Walsh, whose credits include 2 Broke Girls, Saturday Night Live and HBO’s Crashing, was drawn to the project because of a desire to portray more authentic and light-hearted views on faith, but in a respectful manner.

“There’s 84% of the world’s population that align themselves with religion and the only entertainment that has a religious bent to it is heavy, very serious solemn, somber stuff,” he said. “Outside of Veggie Tales, the religious media my friends and family would have would always be dark. But my friends are able to talk about it with a sense of humor.”

Chip’s family, friends and coworkers find humor, bewilderment and even admiration in observing his newfound faith. He frequently consults his local priest, Father Gene (Ian Gomez) on theological challenges.

While it’s a comedy, especially from the reactions of those surrounding the newly-devoted Chip, Walsh insists he has no desire to bring disrespect to Christianity. Think laughing with faith, not laughing at faith.

Patrick Walsh, Executive Producer of the CBS comedy LIVING BIBLICALLY, premiering Monday, Feb. 26, 2018 on the CBS Television Network. Photo: Cliff Lipson/CBS ©2017 CBS Broadcasting, Inc. All Rights Reserved

“Many times, the only time you hear about religion on television is when someone like Bill Maher is making fun of it,” he said. “When the show was first announced and people thought it would make fun of religion, it bummed me out.”

In the first three episodes, Chip deals with topics such as idolatry, adultery, and prayer with funny and thought-provoking moments. In one touching hospital scene, Chip’s supportive but questioning wife Leslie (Lindsey Kraft) asks him for prayer and he obliges in a genuine manner. Beyond those topics, a future episode will also deal with the idea of marital submission, a topic that Walsh admits may stir the pot.

“While it shouldn’t be controversial, to some sects it could be,” he said. “To hear the studio audience get behind it was really great. We’re not trying to push any buttons but I think it would be silly to block out certain parts (of Scripture).”

Rounding out the recurring cast are David Krumholtz (Rabbi Gil), Tony Rock (Vince) and Camryn Manheim (Ms. Meadows). Walsh said the group of actors gelled together from day one.

Pictured L-R: Jay R. Ferguson as Chip, Lindsey Kraft as Lesley, David Krumholtz as Rabbi Gil, and Ian Gomez as Father Gene Photo: Michael Yarish/CBS ©2017 CBS Broadcasting, Inc. All Rights Reserved

“I love the cast and the trickiest thing about casting a show is they don’t meet until the day you do the table read,” he said. “You have people who play husband and wife that have never met and that’s scary. This group of people really, really clicked immediately. They hang out outside the show.”

Ultimately, Walsh hopes the respectful tone of the show will help “start conversation” and that perhaps even be used in youth group and church worship programs.

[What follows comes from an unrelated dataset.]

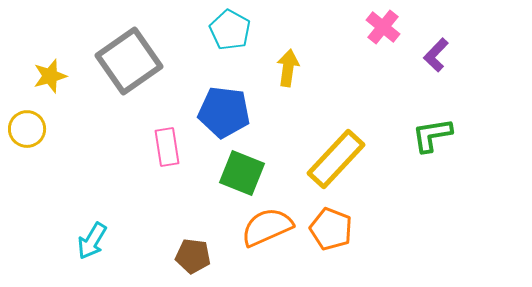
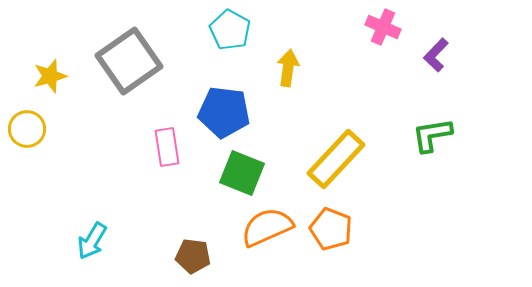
pink cross: rotated 16 degrees counterclockwise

“For me, this is a way to show a modern day Christian and still not shy away from the skepticism he encounters from his wife and coworkers.”

Living Biblically premieres Monday, February 26 at 9:30 ET on CBS.

"With fewer than 18% of American citizens of all ages going to church in any ..."

Will Audiences Embrace Kanye West, the ..."
""There are things that you cannot prove but they exist."The good news is that G-d ..."

Rob Schneider and Wife on the ..."
"This movie is 100% anti-religion. There's no other way to see it."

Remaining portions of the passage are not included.